Loin de me calmer, cette réponse ne fit qu’augmenter mon inquiétude. Je me levai et courus regarder à travers le guichet de la porte. Je vis d’abord un personnage habillé en bourgeois, petit, trapu, de figure sinistre. Je le reconnus : c’était Nardoni, si célèbre depuis dans les fastes de la police romaine. Il était accompagné de deux carabiniers, dont l’un portait une lanterne sourde, et l’autre un trousseau de clés. Nardoni, d’un ton sec, quoique poli, m’adressa la parole : « Nous avons, dit-il, une mission pénible à remplir auprès de vous. Les précautions les plus minutieuses ont été prises pour que toute résistance de votre part soit inutile. Ouvrez, messieurs, ce n’est pas à votre liberté que nous en voulons, vos personnes seront respectées. » Je compris alors qu’il s’agissait d’une visite domiciliaire.
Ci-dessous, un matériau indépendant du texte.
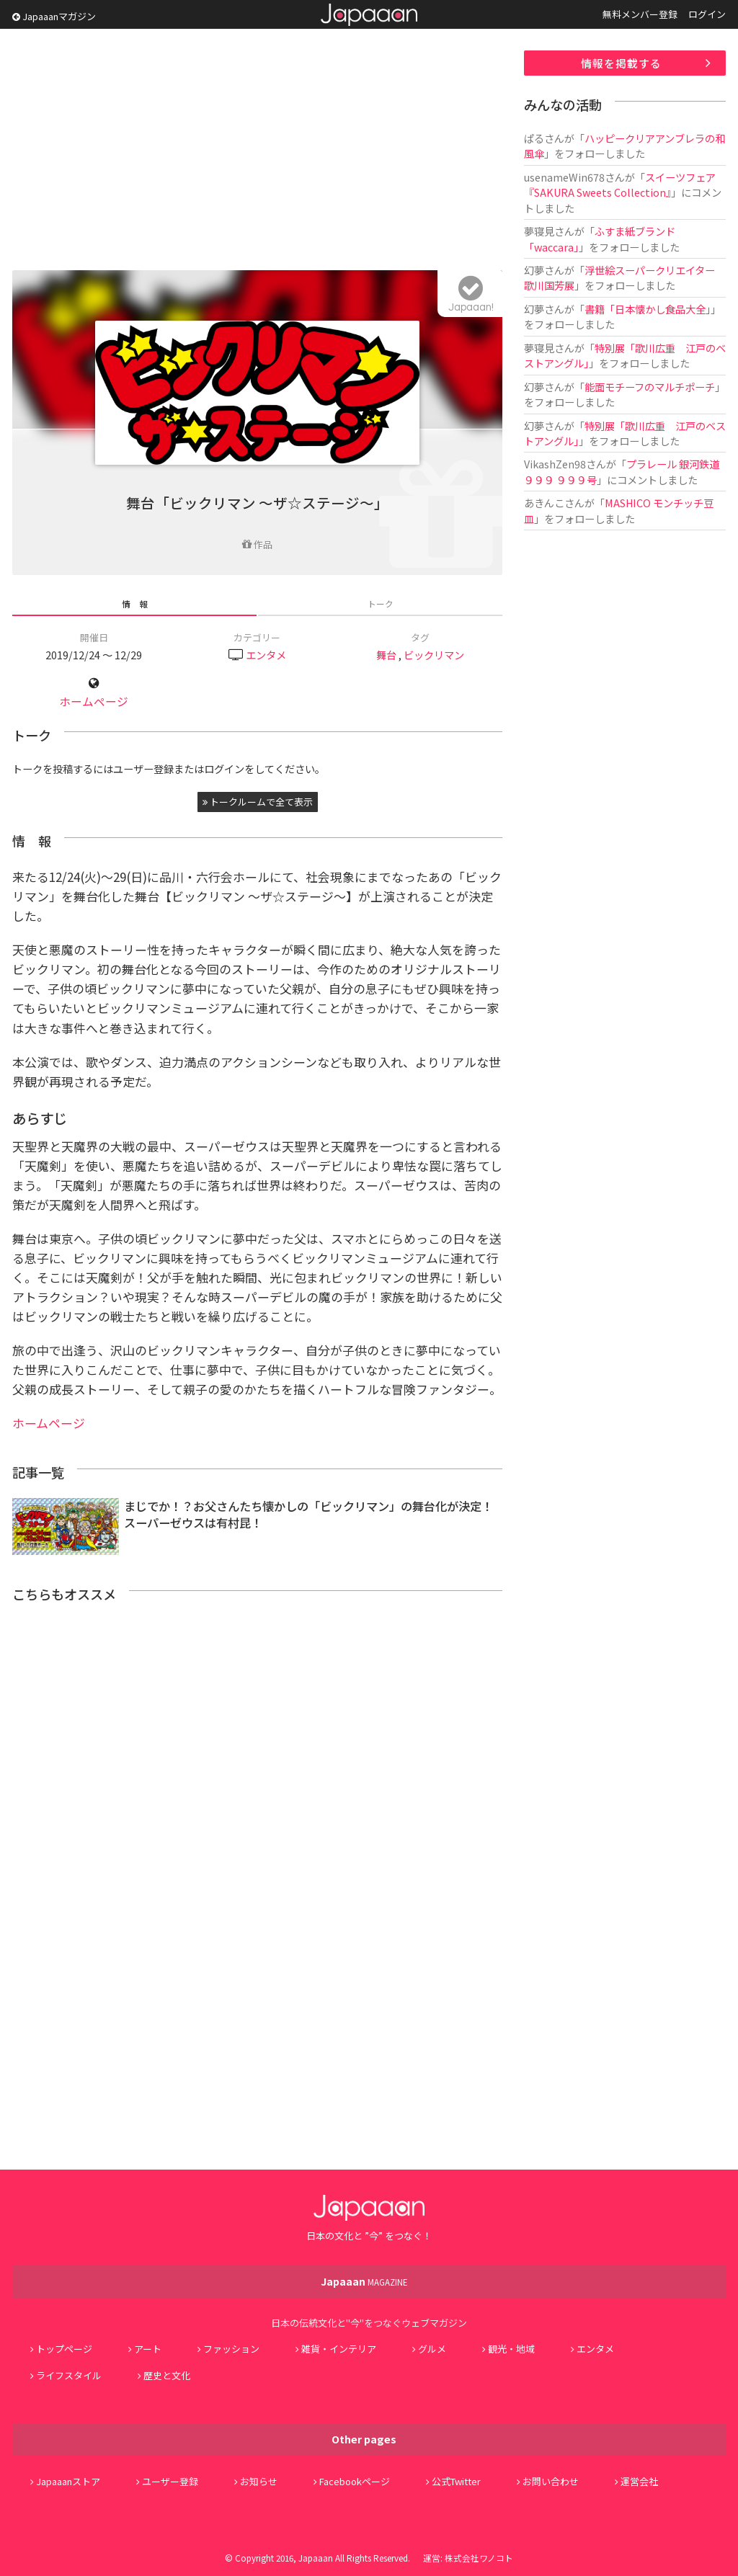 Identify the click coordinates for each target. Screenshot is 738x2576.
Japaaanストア (68, 2481)
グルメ (432, 2349)
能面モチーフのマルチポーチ (649, 386)
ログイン (707, 14)
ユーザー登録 (170, 2481)
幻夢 (534, 269)
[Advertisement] (257, 151)
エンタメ (266, 654)
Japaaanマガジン (54, 16)
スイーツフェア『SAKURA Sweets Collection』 (620, 184)
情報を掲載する (621, 63)
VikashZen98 (555, 463)
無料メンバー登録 (640, 14)
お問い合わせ (551, 2481)
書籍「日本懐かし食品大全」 (647, 308)
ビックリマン (434, 654)
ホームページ (93, 701)
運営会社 (639, 2481)
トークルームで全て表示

Giulio avait tout entendu et s’était levé. Après avoir allumé une lampe, il s’était empressé de cacher quelques ouvrages qui faisaient partie de notre modeste bibliothèque. Pour lui en donner le temps, je fis semblant de chercher la clé de la porte, que je prétendis avoir égarée. Les gens de la police commençaient à perdre patience et à faire tapage ; il fallut leur ouvrir. Nardoni se dirigea immédiatement vers mon bureau, et les deux carabiniers, suivis de deux autres sbires, se mirent à fureter dans ma garde-robe, dans mes malles, dans nos tiroirs, dans tout meuble où il était possible de receler quelque objet. On s’empara de tous nos papiers et de toute notre correspondance ; quant aux livres, on se borna à saisir les ouvrages défendus à Rome, tels que Botta, Machiavel, Bentham, Jean-Jacques Rousseau, et jusqu’à l’Histoire de Dix-Ans, de M. Louis Blanc, que je m’étais procurée depuis très peu de jours. Un livre qui aurait pu me compromettre davantage passa heureusement inaperçu : c’étaient les Ruines de Volney ; il était tombé derrière la table de nuit et ne fut point découvert.
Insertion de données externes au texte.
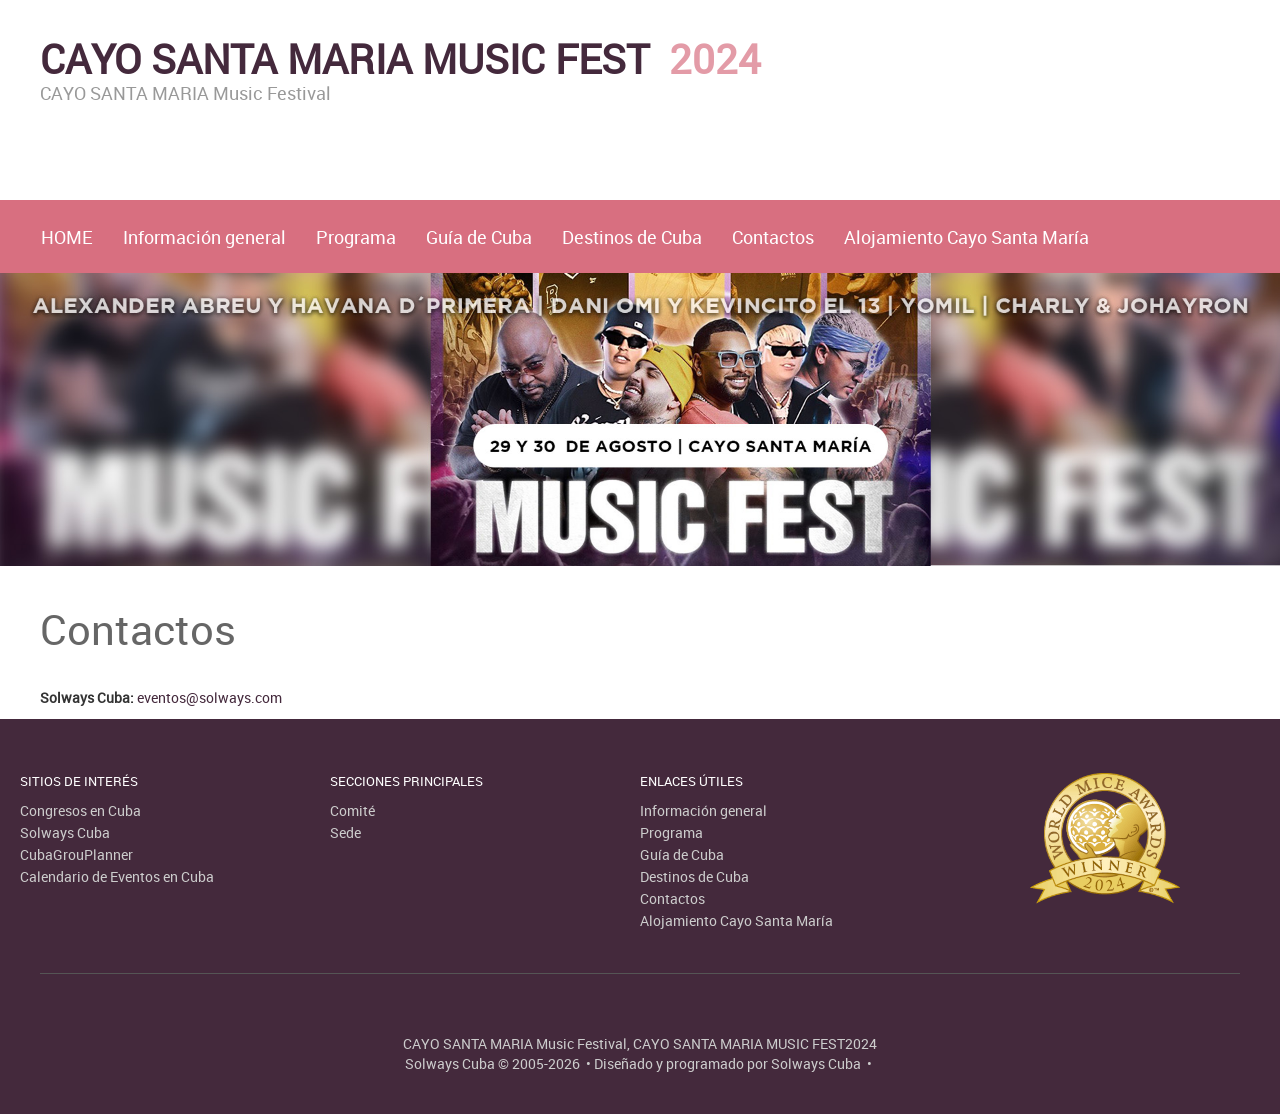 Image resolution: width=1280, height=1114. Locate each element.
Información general (204, 237)
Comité (352, 810)
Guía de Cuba (479, 237)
Quand ils eurent saisi tous ces objets, ainsi qu’une paire de pistolets sur laquelle ils mirent la main, messieurs les inquisiteurs se disposèrent à se retirer. Je protestai contre cette saisie en exhibant une licence en règle qui me permettait d’acheter, lire et garder par devers moi tous les livres, même défendus, dont les titres ne se trouvaient pas sur mon permis[1]. Nardoni répondit qu’il

  1. Je reproduis à titre de document le libellé de cette licence : « Auctoritate SSmi D. N. Gregorii P. P. XVI nobis commissâ, liceat N… (si vera sunt exposita), attentis litteris testimonialibus, et quoad vixerit, légère ac retinere, sub custodiâ tamen ne ad aliorum manus perveniant, libros prohibitos de jure civili, canonico, naturali, gentium et mercatorio. Item grammaticos, rhetoricos, poeticos, philosophicos, mathematicos, astronomicos et historicos profanos, exceptis operibus Dupuis, Volney, Reghellibi, Pigault-Lebrun, Potter, Bentnam, J.-A. Dulauré, Fêtes et Courtisanes de la Grèce, Novelle del Casti, et aliis operibus de obscœnis et contrà religionem ex professa tractantibus. In quorum fidem, etc. »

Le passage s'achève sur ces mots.